[Records]

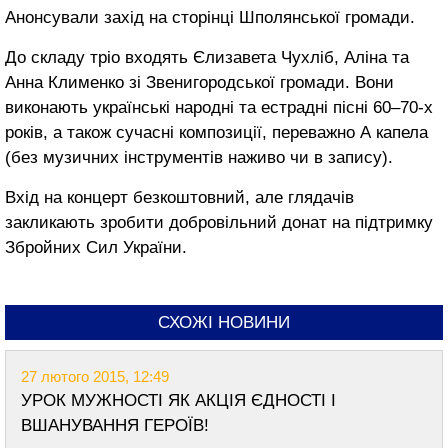
Анонсували захід на сторінці Шполянської громади.
До складу тріо входять Єлизавета Чухліб, Аліна та
Анна Клименко зі Звенигородської громади. Вони
виконають українські народні та естрадні пісні 60–70-х
років, а також сучасні композиції, переважно А капела
(без музичних інструментів наживо чи в запису).
Вхід на концерт безкоштовний, але глядачів
закликають зробити добровільний донат на підтримку
Збройних Сил України.
СХОЖІ НОВИНИ
27 лютого 2015, 12:49
УРОК МУЖНОСТІ ЯК АКЦІЯ ЄДНОСТІ І
ВШАНУВАННЯ ГЕРОЇВ!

[/Records]

**What this task involves**
Take from the entries every line that has the string "громади".

**Output below**
Анонсували захід на сторінці Шполянської громади.
Анна Клименко зі Звенигородської громади. Вони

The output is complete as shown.